Segment Open

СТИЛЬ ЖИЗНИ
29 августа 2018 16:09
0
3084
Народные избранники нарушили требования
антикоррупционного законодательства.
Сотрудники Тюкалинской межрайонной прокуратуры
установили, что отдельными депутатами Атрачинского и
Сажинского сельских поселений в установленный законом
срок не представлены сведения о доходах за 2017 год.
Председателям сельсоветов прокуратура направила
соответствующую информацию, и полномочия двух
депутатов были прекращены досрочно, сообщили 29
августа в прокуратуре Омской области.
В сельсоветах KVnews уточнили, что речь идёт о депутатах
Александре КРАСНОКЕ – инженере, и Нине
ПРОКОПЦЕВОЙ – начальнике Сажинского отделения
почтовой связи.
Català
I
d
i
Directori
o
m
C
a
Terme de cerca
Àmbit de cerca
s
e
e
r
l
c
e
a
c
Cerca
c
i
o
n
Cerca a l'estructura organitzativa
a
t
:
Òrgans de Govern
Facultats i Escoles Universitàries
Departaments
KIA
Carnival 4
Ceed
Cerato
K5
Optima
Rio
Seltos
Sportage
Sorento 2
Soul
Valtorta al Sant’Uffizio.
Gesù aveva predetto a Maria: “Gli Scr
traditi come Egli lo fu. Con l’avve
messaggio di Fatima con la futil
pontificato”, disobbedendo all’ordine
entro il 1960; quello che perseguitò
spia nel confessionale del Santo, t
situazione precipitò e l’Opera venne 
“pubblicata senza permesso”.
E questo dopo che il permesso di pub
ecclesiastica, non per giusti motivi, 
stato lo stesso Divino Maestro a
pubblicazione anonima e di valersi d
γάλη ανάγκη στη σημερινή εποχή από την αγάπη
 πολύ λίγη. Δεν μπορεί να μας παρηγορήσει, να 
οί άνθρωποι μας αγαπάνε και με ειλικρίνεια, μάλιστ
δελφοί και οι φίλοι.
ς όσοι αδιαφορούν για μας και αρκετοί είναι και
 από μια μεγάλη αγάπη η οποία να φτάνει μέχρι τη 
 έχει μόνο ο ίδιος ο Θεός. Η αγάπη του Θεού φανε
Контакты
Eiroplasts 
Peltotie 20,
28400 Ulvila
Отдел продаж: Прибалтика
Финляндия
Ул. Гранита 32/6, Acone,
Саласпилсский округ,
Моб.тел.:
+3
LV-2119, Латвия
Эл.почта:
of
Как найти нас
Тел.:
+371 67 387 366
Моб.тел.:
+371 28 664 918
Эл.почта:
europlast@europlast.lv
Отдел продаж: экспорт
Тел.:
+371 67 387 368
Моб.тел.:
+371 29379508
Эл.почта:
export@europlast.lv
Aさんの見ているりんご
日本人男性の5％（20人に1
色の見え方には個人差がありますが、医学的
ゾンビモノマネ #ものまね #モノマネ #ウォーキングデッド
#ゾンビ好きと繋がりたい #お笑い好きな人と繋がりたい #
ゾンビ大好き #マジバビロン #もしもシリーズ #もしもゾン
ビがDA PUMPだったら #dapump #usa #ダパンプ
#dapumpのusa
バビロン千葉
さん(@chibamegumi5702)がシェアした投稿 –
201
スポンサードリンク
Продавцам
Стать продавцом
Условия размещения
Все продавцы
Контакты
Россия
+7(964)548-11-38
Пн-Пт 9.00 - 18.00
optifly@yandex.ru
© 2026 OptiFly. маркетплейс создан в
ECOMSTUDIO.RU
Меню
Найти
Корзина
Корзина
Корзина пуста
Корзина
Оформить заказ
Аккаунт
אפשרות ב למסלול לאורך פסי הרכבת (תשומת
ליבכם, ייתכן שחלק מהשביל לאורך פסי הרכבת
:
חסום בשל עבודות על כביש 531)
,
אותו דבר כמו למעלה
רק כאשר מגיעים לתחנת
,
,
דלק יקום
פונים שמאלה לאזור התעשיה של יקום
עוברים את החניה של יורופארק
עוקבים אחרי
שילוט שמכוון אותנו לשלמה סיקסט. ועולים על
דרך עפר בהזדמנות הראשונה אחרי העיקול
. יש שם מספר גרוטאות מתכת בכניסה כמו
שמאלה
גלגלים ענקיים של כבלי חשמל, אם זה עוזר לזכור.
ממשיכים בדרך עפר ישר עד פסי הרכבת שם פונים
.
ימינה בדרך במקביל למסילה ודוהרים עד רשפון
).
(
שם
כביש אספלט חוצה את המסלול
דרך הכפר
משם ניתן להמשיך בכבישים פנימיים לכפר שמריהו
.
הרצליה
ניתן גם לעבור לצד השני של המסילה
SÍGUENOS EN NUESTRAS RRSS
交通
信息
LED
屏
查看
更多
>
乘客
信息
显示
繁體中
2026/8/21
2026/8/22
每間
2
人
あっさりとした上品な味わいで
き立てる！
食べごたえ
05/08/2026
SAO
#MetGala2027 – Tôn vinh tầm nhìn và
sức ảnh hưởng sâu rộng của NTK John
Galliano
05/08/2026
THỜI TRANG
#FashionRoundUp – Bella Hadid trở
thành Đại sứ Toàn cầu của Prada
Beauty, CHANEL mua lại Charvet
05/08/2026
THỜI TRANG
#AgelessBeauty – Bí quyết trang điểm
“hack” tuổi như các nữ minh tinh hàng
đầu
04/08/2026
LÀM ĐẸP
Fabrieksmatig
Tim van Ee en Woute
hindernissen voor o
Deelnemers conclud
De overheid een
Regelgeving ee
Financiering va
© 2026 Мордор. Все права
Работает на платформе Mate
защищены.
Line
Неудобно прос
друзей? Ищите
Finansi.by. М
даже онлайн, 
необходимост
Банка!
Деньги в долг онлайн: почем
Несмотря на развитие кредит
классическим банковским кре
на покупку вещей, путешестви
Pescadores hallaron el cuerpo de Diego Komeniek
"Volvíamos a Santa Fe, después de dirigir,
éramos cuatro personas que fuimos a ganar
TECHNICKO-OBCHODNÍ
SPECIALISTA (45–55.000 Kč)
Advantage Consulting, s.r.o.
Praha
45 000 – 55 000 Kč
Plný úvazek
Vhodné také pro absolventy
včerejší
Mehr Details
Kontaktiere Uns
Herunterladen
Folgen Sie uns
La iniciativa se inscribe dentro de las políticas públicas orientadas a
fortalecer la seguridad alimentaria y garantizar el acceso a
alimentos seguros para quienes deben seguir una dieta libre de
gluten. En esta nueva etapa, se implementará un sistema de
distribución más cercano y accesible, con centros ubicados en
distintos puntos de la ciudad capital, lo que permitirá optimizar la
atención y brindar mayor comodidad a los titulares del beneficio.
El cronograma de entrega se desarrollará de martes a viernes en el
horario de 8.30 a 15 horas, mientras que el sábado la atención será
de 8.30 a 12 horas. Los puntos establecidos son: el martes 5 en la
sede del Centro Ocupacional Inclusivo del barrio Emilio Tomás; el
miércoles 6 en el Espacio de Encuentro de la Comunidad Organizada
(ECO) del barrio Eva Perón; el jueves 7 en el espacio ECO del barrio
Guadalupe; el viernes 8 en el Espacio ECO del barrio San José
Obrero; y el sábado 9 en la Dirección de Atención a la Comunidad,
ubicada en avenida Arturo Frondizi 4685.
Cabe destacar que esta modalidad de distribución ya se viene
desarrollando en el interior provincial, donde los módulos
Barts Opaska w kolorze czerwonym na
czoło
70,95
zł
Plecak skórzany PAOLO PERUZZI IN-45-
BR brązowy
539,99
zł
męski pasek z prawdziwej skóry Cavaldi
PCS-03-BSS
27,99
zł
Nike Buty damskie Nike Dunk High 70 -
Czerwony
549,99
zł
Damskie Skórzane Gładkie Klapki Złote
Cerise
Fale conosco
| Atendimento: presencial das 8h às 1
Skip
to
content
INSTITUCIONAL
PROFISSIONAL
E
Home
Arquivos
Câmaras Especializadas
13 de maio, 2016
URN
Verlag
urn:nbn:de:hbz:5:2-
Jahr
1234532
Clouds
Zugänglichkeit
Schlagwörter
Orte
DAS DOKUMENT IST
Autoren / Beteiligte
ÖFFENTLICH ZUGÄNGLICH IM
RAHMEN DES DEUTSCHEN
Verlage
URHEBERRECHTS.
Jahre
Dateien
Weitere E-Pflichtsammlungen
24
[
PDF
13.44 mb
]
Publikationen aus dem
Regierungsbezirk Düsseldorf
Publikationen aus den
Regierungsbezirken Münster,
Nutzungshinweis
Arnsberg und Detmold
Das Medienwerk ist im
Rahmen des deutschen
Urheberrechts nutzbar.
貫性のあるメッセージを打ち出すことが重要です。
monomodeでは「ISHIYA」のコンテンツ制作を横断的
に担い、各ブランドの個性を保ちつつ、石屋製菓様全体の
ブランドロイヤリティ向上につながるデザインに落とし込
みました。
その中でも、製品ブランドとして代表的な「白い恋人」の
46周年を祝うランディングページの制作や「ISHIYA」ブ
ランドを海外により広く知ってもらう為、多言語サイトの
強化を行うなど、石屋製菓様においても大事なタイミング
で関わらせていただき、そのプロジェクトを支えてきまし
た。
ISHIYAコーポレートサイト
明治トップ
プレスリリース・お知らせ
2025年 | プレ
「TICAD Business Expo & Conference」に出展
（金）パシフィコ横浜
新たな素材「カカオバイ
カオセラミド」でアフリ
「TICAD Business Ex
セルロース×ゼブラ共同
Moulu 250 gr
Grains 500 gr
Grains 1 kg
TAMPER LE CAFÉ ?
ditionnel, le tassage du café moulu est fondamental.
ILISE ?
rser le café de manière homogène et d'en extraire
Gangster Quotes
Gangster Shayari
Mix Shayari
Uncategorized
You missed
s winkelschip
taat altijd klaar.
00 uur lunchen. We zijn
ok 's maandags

Segment Closed

Return only those lines of the records that contain the string "בדרך".

* WRITTEN SOLUTION:
ממשיכים בדרך עפר ישר עד פסי הרכבת שם פונים
ימינה בדרך במקביל למסילה ודוהרים עד רשפון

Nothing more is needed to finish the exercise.